*** Block opens ***
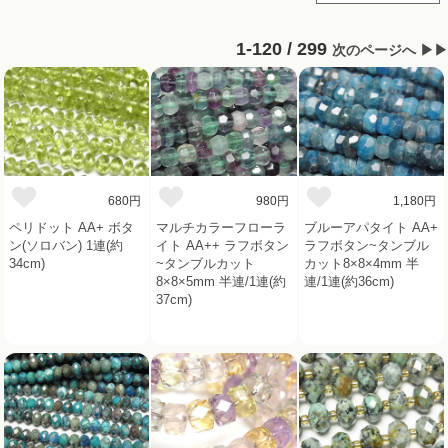
1-120 / 299
次のページへ ▶▶
680円
980円
1,180円
ペリドット AA+ ボタ
マルチカラーフローラ
ブルーアパタイト AA+
ン(ソロバン) 1連(約
イト AA++ ラフボタン
ラフボタン~タンブル
34cm)
~タンブルカット
カット8×8×4mm 半
8×8×5mm 半連/1連(約
連/1連(約36cm)
37cm)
*** Block closes ***
• _ACTION ITEM_
Transcribe the material exactly, leaving every picture out.

• _OUTPUT BELOW_
1-120 / 299
次のページへ ▶▶
680円
980円
1,180円
ペリドット AA+ ボタ
マルチカラーフローラ
ブルーアパタイト AA+
ン(ソロバン) 1連(約
イト AA++ ラフボタン
ラフボタン~タンブル
34cm)
~タンブルカット
カット8×8×4mm 半
8×8×5mm 半連/1連(約
連/1連(約36cm)
37cm)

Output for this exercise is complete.